Why GiveWell should use complete uncertainty quantification

Dec 27, 2022

GiveWell is a charity evaluator which distributes hundreds of millions of dollars annually to charities it estimates to be highly cost effective. It regularly publishes a quantitative cost effectiveness model, which is an influential input into its decision-making. In 2022, GiveWell launched the Change Our Minds contest, intended to incentivize interested researchers to publish critiques of the cost effectiveness model. This blogpost is inspired by an entry I co-authored with Sam Nolan and Hannah Rokebrand, which received an Honourable Mention ($5K cash prize).

In the entry, we quantify the uncertainty in each parameter of GiveWell’s model. One potential use of such quantification (which we don’t do in the entry) is to perform explicit Bayesian adjustments of the final cost effectiveness estimates, in order to correct for the Optimizer’s Curse.1 (In short, we should ‘penalize’ more uncertain estimates in favour of less uncertain estimates, even if we are risk neutral.) This blogpost shares the results of such a Bayesian adjustment, and makes arguments in favour of GiveWell adopting what I call “complete uncertainty quantification” in its cost effectiveness models.

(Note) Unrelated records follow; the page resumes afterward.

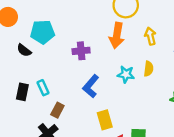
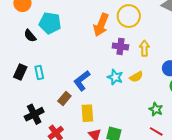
orange arrow: (117, 35) -> (101, 25), moved
purple cross: (81, 51) -> (120, 46), moved
yellow semicircle: (149, 69) -> (136, 77), turned 40
brown rectangle: (57, 110) -> (64, 98), moved

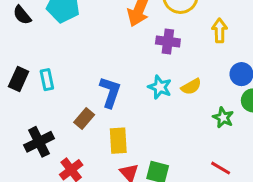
black semicircle: (30, 36) -> (22, 15), moved
yellow arrow: (144, 48) -> (220, 31), moved
blue L-shape: (82, 81) -> (110, 92), turned 145
green star: (156, 109) -> (223, 117), moved

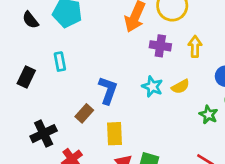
yellow arrow: (220, 31) -> (195, 47), moved
cyan rectangle: (47, 80) -> (60, 62), moved

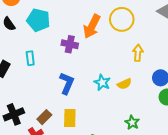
purple cross: (160, 46) -> (70, 44), moved
brown rectangle: (84, 113) -> (44, 117), moved
green star: (208, 115) -> (132, 122), moved

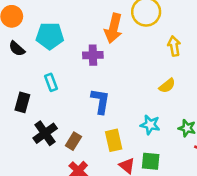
cyan star: (102, 82) -> (150, 125), moved
black cross: (14, 114) -> (45, 133), moved
brown rectangle: (44, 117) -> (73, 141), moved

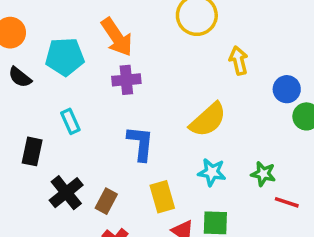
orange arrow: (113, 28) -> (117, 37), moved, turned -44
yellow semicircle: (167, 86) -> (208, 120), moved, size x1.6

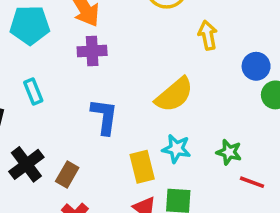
yellow rectangle: (162, 197) -> (142, 167), moved

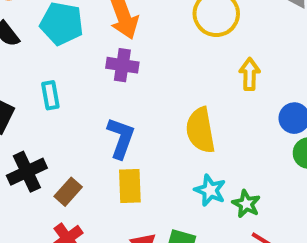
yellow semicircle: (174, 95) -> (200, 130), turned 108
cyan star: (176, 149) -> (210, 190), moved
yellow rectangle: (142, 167) -> (130, 186), moved

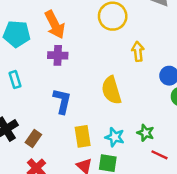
yellow rectangle: (130, 186) -> (83, 136), moved
cyan star: (210, 190) -> (115, 137), moved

Edit: I no longer endorse all arguments made in this post, but I appreciate that GiveWell researchers have engaged with it. I am leaving it up, unedited, as a sort of steelman of a thesis I now don’t quite agree with.

0. What is this?

This blogpost is an informally-written compilation of arguments in favour of complete uncertainty quantification. I draw mostly upon others’ recent criticisms of GiveWell, as well as some original work and arguments. The major weakness in this post is that I do not defend complete uncertainty quantification against some of the obvious objections (i.e., that choosing the right probability distributions is arbitrary, it may have communication downsides, etc.). Instead, my focus is on why the alternatives of a) not quantifying uncertainty, and b) only partially quantifying uncertainty will lead to a suboptimal allocation of philanthropic funding.

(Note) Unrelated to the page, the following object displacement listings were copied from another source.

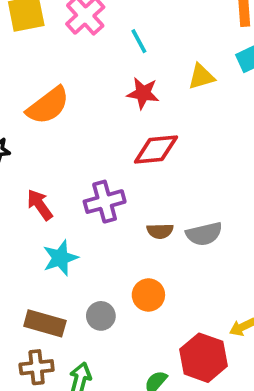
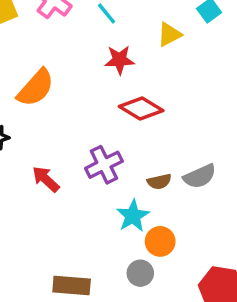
red diamond: (156, 149) -> (141, 108), turned 48
cyan star: (60, 258) -> (133, 216), moved
gray circle: (101, 316) -> (140, 273), moved

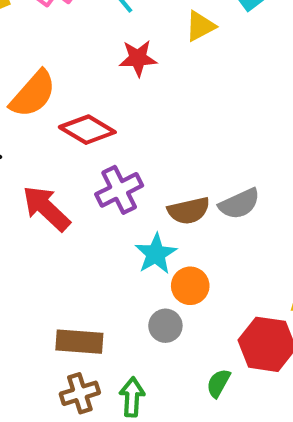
red diamond: (141, 108) -> (87, 130), moved
red arrow: (46, 179) -> (46, 208), size x1.4
brown semicircle: (159, 182) -> (189, 211), size x1.4

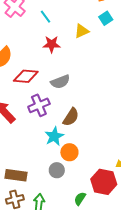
red diamond: (87, 130) -> (26, 76), turned -30
gray semicircle: (239, 204) -> (60, 82), moved
brown semicircle: (189, 211) -> (71, 117), turned -48

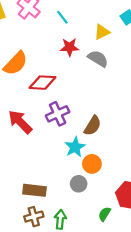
gray semicircle: (60, 82) -> (98, 59), moved, turned -126

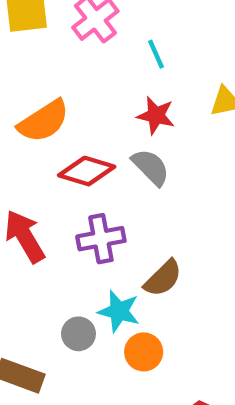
gray semicircle: (98, 59) -> (151, 167), moved
cyan star: (75, 147) -> (119, 311), turned 30
gray circle: (79, 184) -> (78, 334), moved

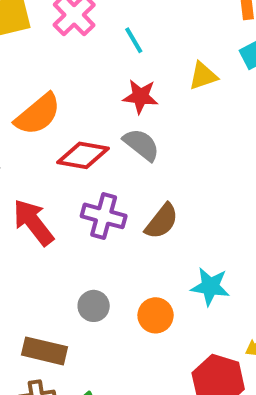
purple cross: (101, 239) -> (104, 216), turned 33
brown semicircle: (163, 278) -> (162, 221), moved
cyan star: (119, 311) -> (210, 287), moved

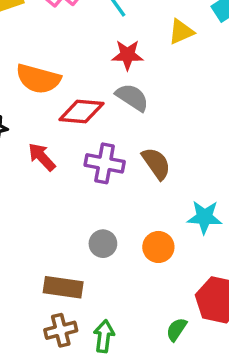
orange semicircle: (38, 114) -> (38, 79), turned 60
brown semicircle: (162, 221) -> (156, 163), turned -68
red arrow: (33, 222) -> (42, 157), moved, size x0.7

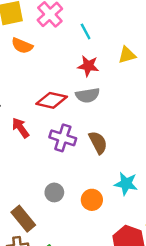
orange semicircle: (38, 79) -> (22, 46), moved, size x0.7
gray semicircle: (132, 97) -> (88, 95), turned 130
brown rectangle: (63, 287) -> (23, 219), turned 35

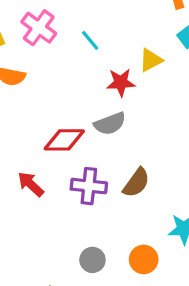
red star: (88, 66) -> (121, 82), moved
brown semicircle: (98, 143) -> (136, 183), turned 75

I have also written a more academic essay on post-decision surprise, which can be read here (its conclusions are discussed in this post, so you can safely skip the essay unless you are interested in the technical background).

1. Definitions

Complete uncertainty quantification: Expressing every parameter in the cost effectiveness model as probability distributions, then running repeat simulations to get a distribution of potential outcomes.2

Partial uncertainty quantification: Expressing some parameters in the cost effectiveness model as probability distributions, then running repeat simulations to get a distribution of potential outcomes.

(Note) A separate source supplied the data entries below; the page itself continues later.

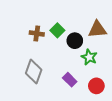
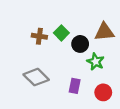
gray diamond: (34, 72) -> (36, 77), turned -65
purple rectangle: (70, 80) -> (75, 86), turned 56

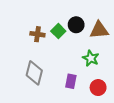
black circle: (80, 44) -> (76, 25), moved
gray diamond: (36, 77) -> (34, 73), turned 60

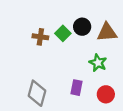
gray diamond: (34, 73) -> (37, 93), moved

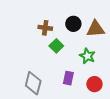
green square: (63, 33) -> (56, 46), moved
brown cross: (40, 37) -> (45, 28), moved

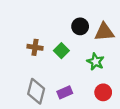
brown cross: (45, 28) -> (35, 47), moved
purple rectangle: (68, 78) -> (65, 92), moved, turned 56

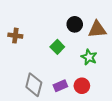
brown cross: (35, 47) -> (15, 36), moved
red circle: (103, 92) -> (82, 86), moved

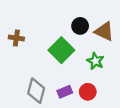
brown triangle: (97, 29) -> (104, 31), turned 30
green square: (57, 47) -> (61, 50), size x1.6

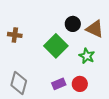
gray diamond: (36, 91) -> (19, 83), moved

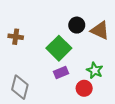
green star: (87, 56) -> (95, 70), moved
purple rectangle: (59, 84) -> (61, 72), moved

For readers looking for a more comprehensive explanation of uncertainty quantification in general, Sam Nolan has written a step-by-step walkthrough of his uncertainty quantification of GiveWell’s analysis of GiveDirectly. Uncertainty quantification is also used by health economists. Chapters 4 and 5 of the Briggs book are an excellent explanation of conventional practice.

2. Why uncertainty quantification?

This is my rough mental model of GiveWell’s process.

Quantifying uncertainty is costly. We need some justification to do it. There are two justifications with come to mind:

Uncertainty quantification will change the mean of our naïve value estimates.3
Uncertainty quantification will allow for improvements to the optimization process.

The first reason is true. There are very slight changes to the mean cost effectiveness estimates shown in the (rough) complete uncertainty quantification I co-authored with Sam Nolan and Hannah Rokebrand. However, because the changes are so slight, it may not be a sufficient justification for quantifying uncertainty.

I’ll argue here that the second reason is more compelling. My (limited, potentially wrong) understanding of GiveWell’s optimization process, as inferred from public information, is that they order charities from most to least cost effective, then go down the list, funding each opportunity until its funding gap is closed. There are also some informal attempts at correcting for post-decision surprise (we’ll get to this concept soon), such as downwards internal validity adjustments, and not funding highly speculative charities with high naïvely-estimated cost effectiveness.

Here are two reasons why uncertainty quantification will improve GiveWell’s optimization process.

a. Bayesian adjustments for post-decision surprise may imply changes in the ranking of New Incentives among GiveWell’s Top Charities.

Below is a diagram from the essay I mention in the introduction. It was generated by the following process (also see section 3 of my essay for a three-page explanation).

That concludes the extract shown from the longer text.